Extracted data entries:
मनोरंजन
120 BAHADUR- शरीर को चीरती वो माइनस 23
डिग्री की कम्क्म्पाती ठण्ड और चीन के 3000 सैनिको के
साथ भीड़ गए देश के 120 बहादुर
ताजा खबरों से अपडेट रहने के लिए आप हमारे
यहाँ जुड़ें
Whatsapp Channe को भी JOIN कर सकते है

AIM OF THE TASK: Set down nothing but the lines from the one with "डिग्री की कम्क्म्पाती" through the end of the records, keeping each line exactly as written and including both ends.

WRITTEN ANSWER:
डिग्री की कम्क्म्पाती ठण्ड और चीन के 3000 सैनिको के
साथ भीड़ गए देश के 120 बहादुर
ताजा खबरों से अपडेट रहने के लिए आप हमारे
यहाँ जुड़ें
Whatsapp Channe को भी JOIN कर सकते है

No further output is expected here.